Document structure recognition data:

────────────────

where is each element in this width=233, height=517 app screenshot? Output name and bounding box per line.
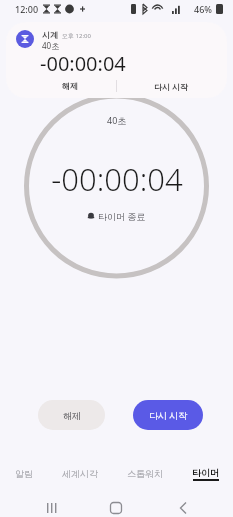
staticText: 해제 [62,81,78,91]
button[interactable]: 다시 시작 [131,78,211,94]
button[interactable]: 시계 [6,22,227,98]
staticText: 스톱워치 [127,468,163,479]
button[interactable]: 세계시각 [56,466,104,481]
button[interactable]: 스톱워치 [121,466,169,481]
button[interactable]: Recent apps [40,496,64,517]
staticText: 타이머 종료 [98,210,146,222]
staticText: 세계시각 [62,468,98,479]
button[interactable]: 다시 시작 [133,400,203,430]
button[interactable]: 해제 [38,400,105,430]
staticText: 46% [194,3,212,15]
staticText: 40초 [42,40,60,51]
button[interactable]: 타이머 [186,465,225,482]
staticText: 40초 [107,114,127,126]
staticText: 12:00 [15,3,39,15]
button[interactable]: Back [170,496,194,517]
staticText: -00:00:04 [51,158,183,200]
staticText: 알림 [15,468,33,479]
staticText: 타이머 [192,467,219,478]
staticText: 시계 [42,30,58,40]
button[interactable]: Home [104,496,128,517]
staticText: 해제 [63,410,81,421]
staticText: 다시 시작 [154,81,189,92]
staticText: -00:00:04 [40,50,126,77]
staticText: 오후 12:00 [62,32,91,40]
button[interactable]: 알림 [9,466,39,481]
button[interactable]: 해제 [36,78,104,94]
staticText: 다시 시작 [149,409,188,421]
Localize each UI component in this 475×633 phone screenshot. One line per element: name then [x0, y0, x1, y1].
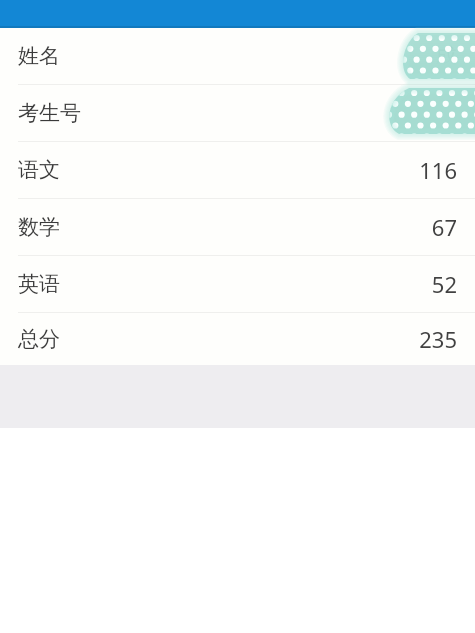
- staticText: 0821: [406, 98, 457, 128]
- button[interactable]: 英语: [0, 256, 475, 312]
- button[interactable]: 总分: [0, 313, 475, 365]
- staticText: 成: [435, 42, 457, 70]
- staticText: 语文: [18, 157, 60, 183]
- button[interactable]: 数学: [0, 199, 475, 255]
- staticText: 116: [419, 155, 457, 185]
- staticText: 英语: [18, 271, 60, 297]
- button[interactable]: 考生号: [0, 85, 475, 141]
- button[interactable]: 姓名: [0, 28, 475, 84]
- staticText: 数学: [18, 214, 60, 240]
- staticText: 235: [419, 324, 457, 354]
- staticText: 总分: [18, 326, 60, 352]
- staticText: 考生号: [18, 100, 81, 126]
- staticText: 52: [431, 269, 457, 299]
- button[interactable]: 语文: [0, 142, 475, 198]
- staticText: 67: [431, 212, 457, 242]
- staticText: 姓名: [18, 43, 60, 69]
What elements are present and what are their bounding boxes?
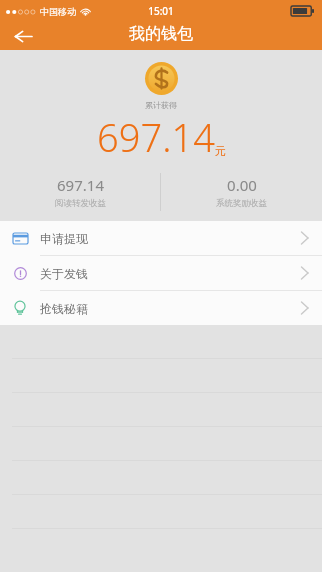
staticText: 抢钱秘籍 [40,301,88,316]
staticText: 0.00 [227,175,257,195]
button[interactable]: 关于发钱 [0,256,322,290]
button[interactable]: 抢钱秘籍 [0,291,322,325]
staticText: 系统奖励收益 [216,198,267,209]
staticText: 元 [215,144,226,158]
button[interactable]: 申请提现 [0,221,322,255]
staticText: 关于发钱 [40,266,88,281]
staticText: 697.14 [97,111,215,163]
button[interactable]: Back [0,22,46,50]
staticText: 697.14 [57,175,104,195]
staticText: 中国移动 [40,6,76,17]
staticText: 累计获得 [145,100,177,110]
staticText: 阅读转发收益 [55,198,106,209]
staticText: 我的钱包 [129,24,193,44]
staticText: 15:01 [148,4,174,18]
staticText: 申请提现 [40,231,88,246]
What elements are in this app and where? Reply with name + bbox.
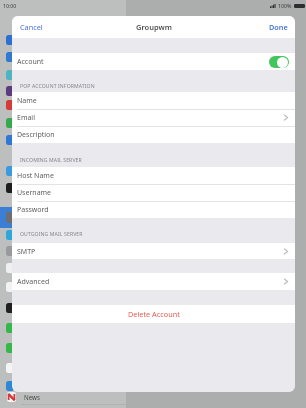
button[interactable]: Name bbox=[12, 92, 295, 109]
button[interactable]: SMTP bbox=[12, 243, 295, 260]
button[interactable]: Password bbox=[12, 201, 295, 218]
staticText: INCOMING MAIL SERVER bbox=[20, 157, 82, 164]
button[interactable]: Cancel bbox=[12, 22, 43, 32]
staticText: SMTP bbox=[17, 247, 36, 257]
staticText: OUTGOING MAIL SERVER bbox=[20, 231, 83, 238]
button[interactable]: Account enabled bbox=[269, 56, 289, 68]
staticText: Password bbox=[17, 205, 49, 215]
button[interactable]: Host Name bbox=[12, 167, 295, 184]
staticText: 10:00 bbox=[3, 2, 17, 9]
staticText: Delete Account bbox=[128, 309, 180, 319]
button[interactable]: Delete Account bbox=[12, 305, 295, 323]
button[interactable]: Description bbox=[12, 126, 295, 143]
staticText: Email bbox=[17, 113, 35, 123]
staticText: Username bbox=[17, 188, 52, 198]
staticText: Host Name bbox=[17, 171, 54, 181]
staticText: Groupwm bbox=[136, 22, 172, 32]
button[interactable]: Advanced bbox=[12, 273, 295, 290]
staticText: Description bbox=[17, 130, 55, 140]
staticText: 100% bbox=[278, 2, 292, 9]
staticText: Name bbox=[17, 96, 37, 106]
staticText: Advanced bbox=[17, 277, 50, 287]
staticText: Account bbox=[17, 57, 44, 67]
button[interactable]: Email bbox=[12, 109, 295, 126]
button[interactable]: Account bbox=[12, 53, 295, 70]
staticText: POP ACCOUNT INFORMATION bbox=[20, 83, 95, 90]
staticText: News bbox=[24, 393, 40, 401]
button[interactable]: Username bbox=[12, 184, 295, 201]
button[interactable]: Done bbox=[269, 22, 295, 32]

────────────────

WORK TO BE COMPLETED:
Only the lines from the one containing "What elements are in" through the last line of the data belong in the copy, both included and reproduced exactly. Pictures do not.

SOLUTION BELOW:
What elements are in this app and where? Reply with name + bbox.
button[interactable]: Name bbox=[12, 92, 295, 109]
button[interactable]: SMTP bbox=[12, 243, 295, 260]
button[interactable]: Password bbox=[12, 201, 295, 218]
staticText: INCOMING MAIL SERVER bbox=[20, 157, 82, 164]
button[interactable]: Cancel bbox=[12, 22, 43, 32]
staticText: SMTP bbox=[17, 247, 36, 257]
staticText: OUTGOING MAIL SERVER bbox=[20, 231, 83, 238]
button[interactable]: Account enabled bbox=[269, 56, 289, 68]
staticText: Password bbox=[17, 205, 49, 215]
button[interactable]: Host Name bbox=[12, 167, 295, 184]
staticText: 10:00 bbox=[3, 2, 17, 9]
staticText: Delete Account bbox=[128, 309, 180, 319]
button[interactable]: Delete Account bbox=[12, 305, 295, 323]
button[interactable]: Description bbox=[12, 126, 295, 143]
staticText: Email bbox=[17, 113, 35, 123]
staticText: Username bbox=[17, 188, 52, 198]
staticText: Host Name bbox=[17, 171, 54, 181]
staticText: Groupwm bbox=[136, 22, 172, 32]
button[interactable]: Advanced bbox=[12, 273, 295, 290]
staticText: Description bbox=[17, 130, 55, 140]
staticText: 100% bbox=[278, 2, 292, 9]
staticText: Name bbox=[17, 96, 37, 106]
staticText: Advanced bbox=[17, 277, 50, 287]
staticText: Account bbox=[17, 57, 44, 67]
button[interactable]: Email bbox=[12, 109, 295, 126]
button[interactable]: Account bbox=[12, 53, 295, 70]
staticText: POP ACCOUNT INFORMATION bbox=[20, 83, 95, 90]
staticText: News bbox=[24, 393, 40, 401]
button[interactable]: Username bbox=[12, 184, 295, 201]
button[interactable]: Done bbox=[269, 22, 295, 32]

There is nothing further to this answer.